Getting a Life: Tupper Lake

Tupper Lake sunset photo.

Once I finished my book, I got a bit of my life back. So I decided to do a few things. Specifically: cook (non-Portuguese) meals, travel, and socialize. Three things that being chained to my desk like some medieval monk working on an illustrated manuscript has prevented me from doing.

To kick things off, I spent a weekend with my friend and proprietor of Well Dressed Food, David Tomberlin, in Tupper Lake, New York. Now, you have to understand, I’m geographically challenged (although I have a great sense of direction). I had no idea where Tupper Lake was, let alone all the rituals and localisms that go with lake living. For example, a lot of people don’t lives in houses, they live in camps. To me, a heck of a lot of them looked like houses, but they are, apparently, considered camps. And when I pointed out one particularly lovely camp, David said, “Nope. That’s a house.” So go figure.
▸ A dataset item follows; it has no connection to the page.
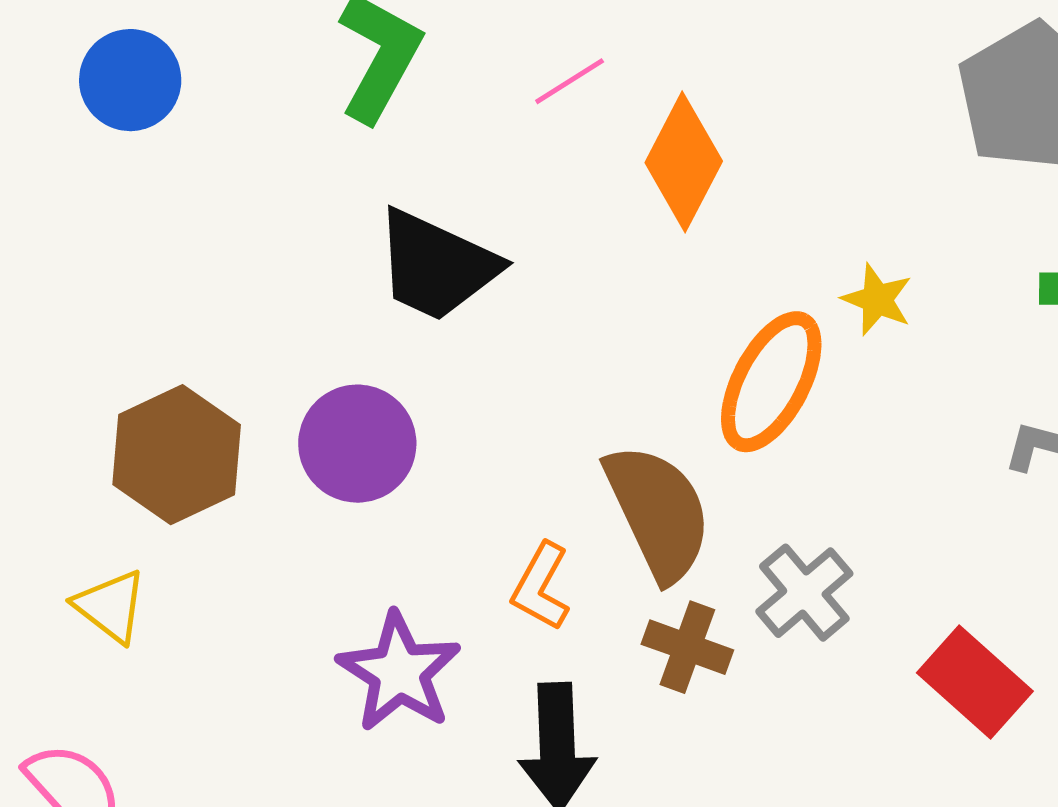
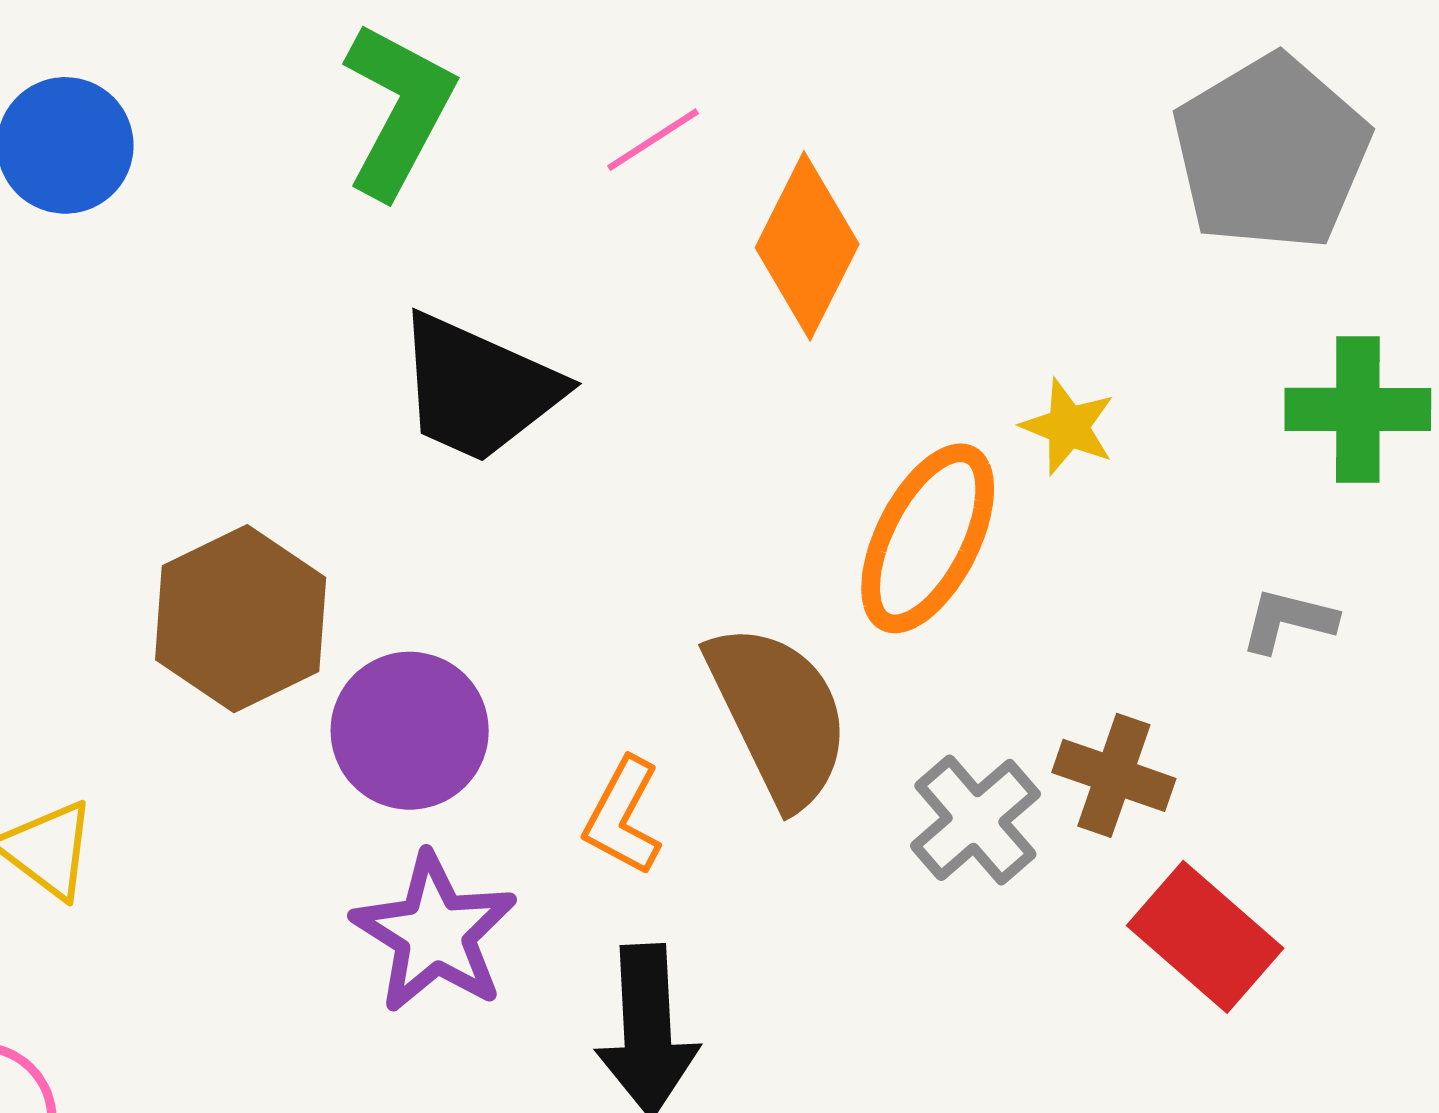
purple circle: (357, 444) -> (410, 731), moved
brown hexagon: (177, 455) -> (241, 619), moved
brown cross: (687, 647) -> (1114, 775), moved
Anyway, the weekend was truly hedonistic. All we–which included The One, David, his partner, Rusty, and extended family–did was eat, drink, and tool around on the lake. Having an unlimited supply of Well Dressed Food products on hand, David made sure that we were fed well and constantly. Two things I never mind. Breakfast for example was his oatmeal pancakes, which we all devoured so fast, I missed getting a second helping because I was edged out by Rusty’s dad. And with his being an ex-military man, I wasn’t about to wrestle him for that last pancake.
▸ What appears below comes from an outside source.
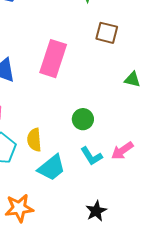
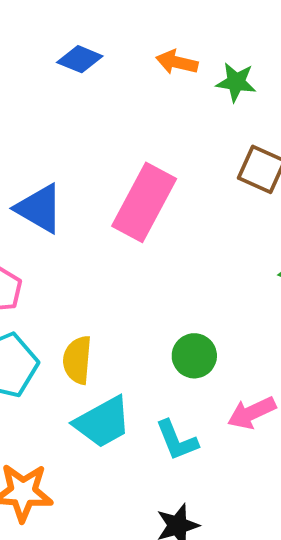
green circle: (83, 119) -> (194, 356), moved
cyan L-shape: (91, 156) -> (177, 440), moved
After that, things are a blur of calories, sauces, and wine. I remember a fantastic roasted-fingerling-potato hors d’oeuvre with a lemon aioli dipping sauce, which was a prelude to a decadent lobster pot pie. The dessert was chocolate sorbet. The night to beat all nights, though, was when we seared slabs of Husdon Valley foie gras and drizzled them with a rosemary-Riesling jam reduction. Then there was a black-peppercorn-crusted beef tenderloin, cooked rare for half of us, and beyond the point of dead for, shall I say, the more mature half of the group? On the side was horseradish mashed potatoes and roasted tomatoes and asparagus. Dessert? Chocolate “moose” fondue, which by that time of the evening we all were so giddy from champagne and wine, most of us were losing the chunks of fruit and pound cake in the pot.
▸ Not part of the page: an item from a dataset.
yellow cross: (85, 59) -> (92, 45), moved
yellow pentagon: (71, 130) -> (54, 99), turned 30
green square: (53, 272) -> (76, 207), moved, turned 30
I left heavier and happier. Thank you, David. Your house, er, camp, is fantastic.

David Leite's signature

Roasted Fingerling Potatoes by David Tomberlin

Roasted Fingerlings with Lemon-Garlic Aioli
Serves 6 to 8 as an hors d’oeuvre

For the aioli

1 1/4 cups extra-virgin olive oil, plus more for coating the potatoes
4 garlic cloves, peeled, green germ removed
2 large egg yolks
1 tablespoon champagne vinegar
1 teaspoon Dijon mustard
1 teaspoon Kosher salt
1 teaspoon freshly ground black pepper
1/2 to 1 teaspoon lemon zest, to taste
Chopped flat leaf parsley, for garnish

2 pounds fingerling potatoes
1 teaspoon Kosher salt
1 teaspoon freshly ground black pepper

Make the aioli
1. In a small saucepan combine the 1 1/2 cup of oil and garlic cloves. Heat the mixture over medium heat just until garlic starts to sizzle, 4 to 5 minutes. Turn off the heat and allow the oil to cool to room temperature.

2. In a food processor fitted with a steel blade, process the egg yolks, garlic cloves (taken from the oil), vinegar, mustard, salt, pepper, and zest. Buzz until the mixture is smooth. While processor is running, pour the cooled olive oil very slowly through feed tube. (It is important that you don’t pour too quickly, the aioli could separate.) Process until the aioli has the consistency of mayonnaise. This can be made up to 6 hours ahead and refrigerated until ready to serve. If you do refrigerate, bring to room temperature before serving. Garnish with the parsley.

Roast the potatoes
1. Heat oven to 500°F (250°C).

2. Slice the potatoes in half lengthwise and then in quarters if large. Scatter them on a baking sheet, toss with a drizzle of olive oil, and season with the salt and pepper. Roast the potatoes until golden brown and crispy, about 20 minutes. Remove from the baking sheet and cool.

3. To serve, scoop the potatoes into a serving dish and serve with the aioli.